* REQUIRED ACTION:
Once you reach the line containing "significantly enhance your producti" in the entries below, write out that line and each one after it down to the line containing "course empowers midd", exactly and with nothing added.

* ENTRIES PROVIDED:
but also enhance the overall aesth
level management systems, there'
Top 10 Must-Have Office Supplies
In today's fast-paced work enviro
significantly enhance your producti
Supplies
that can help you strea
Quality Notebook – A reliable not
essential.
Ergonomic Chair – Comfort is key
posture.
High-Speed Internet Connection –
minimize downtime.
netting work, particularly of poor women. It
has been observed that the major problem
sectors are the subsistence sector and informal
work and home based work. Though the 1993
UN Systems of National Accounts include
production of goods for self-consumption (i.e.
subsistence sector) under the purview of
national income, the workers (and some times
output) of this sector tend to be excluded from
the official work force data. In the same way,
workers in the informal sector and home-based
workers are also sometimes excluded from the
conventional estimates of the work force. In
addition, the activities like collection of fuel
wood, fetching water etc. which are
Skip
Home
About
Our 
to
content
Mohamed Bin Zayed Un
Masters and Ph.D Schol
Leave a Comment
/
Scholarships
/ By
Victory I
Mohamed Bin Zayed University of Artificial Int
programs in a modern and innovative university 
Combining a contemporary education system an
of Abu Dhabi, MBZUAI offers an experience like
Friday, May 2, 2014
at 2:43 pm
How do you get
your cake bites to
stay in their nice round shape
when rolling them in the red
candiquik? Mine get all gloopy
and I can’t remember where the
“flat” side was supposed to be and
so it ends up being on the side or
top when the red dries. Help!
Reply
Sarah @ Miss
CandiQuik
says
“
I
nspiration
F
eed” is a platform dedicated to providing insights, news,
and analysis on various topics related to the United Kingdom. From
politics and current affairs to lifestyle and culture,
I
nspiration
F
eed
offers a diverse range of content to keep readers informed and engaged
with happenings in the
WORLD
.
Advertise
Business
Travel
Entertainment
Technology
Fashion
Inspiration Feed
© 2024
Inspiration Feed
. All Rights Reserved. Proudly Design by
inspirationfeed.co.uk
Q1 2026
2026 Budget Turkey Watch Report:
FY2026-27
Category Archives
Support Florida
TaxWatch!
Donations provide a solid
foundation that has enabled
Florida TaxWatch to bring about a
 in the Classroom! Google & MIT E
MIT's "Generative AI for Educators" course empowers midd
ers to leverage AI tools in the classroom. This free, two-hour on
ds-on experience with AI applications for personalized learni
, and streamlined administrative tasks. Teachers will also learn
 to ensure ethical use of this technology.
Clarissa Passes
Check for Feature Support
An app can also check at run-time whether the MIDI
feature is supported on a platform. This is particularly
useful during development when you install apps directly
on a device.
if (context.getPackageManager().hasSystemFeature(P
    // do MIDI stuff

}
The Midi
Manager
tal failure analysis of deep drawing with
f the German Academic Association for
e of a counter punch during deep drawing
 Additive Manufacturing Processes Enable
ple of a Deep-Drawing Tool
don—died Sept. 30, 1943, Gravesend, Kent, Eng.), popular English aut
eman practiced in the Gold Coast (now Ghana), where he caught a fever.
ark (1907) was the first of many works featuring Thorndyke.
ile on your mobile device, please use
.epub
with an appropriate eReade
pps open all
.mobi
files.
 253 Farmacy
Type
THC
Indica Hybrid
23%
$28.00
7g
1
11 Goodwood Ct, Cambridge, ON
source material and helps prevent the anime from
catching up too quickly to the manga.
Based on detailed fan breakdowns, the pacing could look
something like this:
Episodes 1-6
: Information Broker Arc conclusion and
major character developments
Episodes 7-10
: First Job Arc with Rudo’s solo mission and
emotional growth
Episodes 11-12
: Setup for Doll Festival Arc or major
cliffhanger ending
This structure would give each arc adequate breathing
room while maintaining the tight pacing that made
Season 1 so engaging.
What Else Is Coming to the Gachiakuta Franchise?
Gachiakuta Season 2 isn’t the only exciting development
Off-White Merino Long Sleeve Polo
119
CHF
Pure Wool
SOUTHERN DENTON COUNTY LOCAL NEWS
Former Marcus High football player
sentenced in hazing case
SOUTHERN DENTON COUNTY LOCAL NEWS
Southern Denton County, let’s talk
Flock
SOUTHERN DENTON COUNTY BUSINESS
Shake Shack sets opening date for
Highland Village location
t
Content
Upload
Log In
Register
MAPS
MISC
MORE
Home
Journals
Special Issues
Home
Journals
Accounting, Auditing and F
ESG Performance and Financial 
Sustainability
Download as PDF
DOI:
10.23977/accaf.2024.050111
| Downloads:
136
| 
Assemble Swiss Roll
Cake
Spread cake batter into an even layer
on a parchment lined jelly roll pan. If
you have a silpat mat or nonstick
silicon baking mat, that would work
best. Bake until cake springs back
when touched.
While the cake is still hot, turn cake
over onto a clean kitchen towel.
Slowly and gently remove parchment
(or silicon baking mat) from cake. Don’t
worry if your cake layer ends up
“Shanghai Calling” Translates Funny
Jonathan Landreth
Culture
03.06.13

* ANSWER:
significantly enhance your producti
Supplies
that can help you strea
Quality Notebook – A reliable not
essential.
Ergonomic Chair – Comfort is key
posture.
High-Speed Internet Connection –
minimize downtime.
netting work, particularly of poor women. It
has been observed that the major problem
sectors are the subsistence sector and informal
work and home based work. Though the 1993
UN Systems of National Accounts include
production of goods for self-consumption (i.e.
subsistence sector) under the purview of
national income, the workers (and some times
output) of this sector tend to be excluded from
the official work force data. In the same way,
workers in the informal sector and home-based
workers are also sometimes excluded from the
conventional estimates of the work force. In
addition, the activities like collection of fuel
wood, fetching water etc. which are
Skip
Home
About
Our 
to
content
Mohamed Bin Zayed Un
Masters and Ph.D Schol
Leave a Comment
/
Scholarships
/ By
Victory I
Mohamed Bin Zayed University of Artificial Int
programs in a modern and innovative university 
Combining a contemporary education system an
of Abu Dhabi, MBZUAI offers an experience like
Friday, May 2, 2014
at 2:43 pm
How do you get
your cake bites to
stay in their nice round shape
when rolling them in the red
candiquik? Mine get all gloopy
and I can’t remember where the
“flat” side was supposed to be and
so it ends up being on the side or
top when the red dries. Help!
Reply
Sarah @ Miss
CandiQuik
says
“
I
nspiration
F
eed” is a platform dedicated to providing insights, news,
and analysis on various topics related to the United Kingdom. From
politics and current affairs to lifestyle and culture,
I
nspiration
F
eed
offers a diverse range of content to keep readers informed and engaged
with happenings in the
WORLD
.
Advertise
Business
Travel
Entertainment
Technology
Fashion
Inspiration Feed
© 2024
Inspiration Feed
. All Rights Reserved. Proudly Design by
inspirationfeed.co.uk
Q1 2026
2026 Budget Turkey Watch Report:
FY2026-27
Category Archives
Support Florida
TaxWatch!
Donations provide a solid
foundation that has enabled
Florida TaxWatch to bring about a
 in the Classroom! Google & MIT E
MIT's "Generative AI for Educators" course empowers midd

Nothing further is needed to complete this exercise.